The problem —
How many lines below include the string "also"? State the number alone.

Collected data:
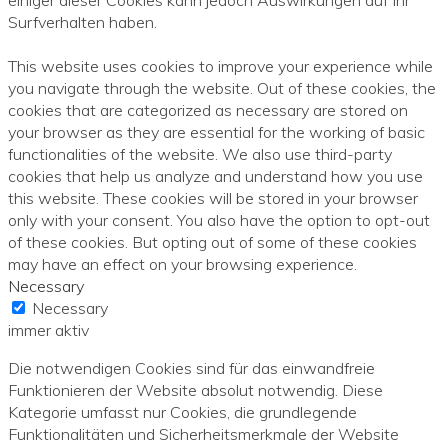
Surfverhalten haben.
This website uses cookies to improve your experience while
you navigate through the website. Out of these cookies, the
cookies that are categorized as necessary are stored on
your browser as they are essential for the working of basic
functionalities of the website. We also use third-party
cookies that help us analyze and understand how you use
this website. These cookies will be stored in your browser
only with your consent. You also have the option to opt-out
of these cookies. But opting out of some of these cookies
may have an effect on your browsing experience.
Necessary
Necessary
immer aktiv
Die notwendigen Cookies sind für das einwandfreie
Funktionieren der Website absolut notwendig. Diese
Kategorie umfasst nur Cookies, die grundlegende
Funktionalitäten und Sicherheitsmerkmale der Website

Written solution —
2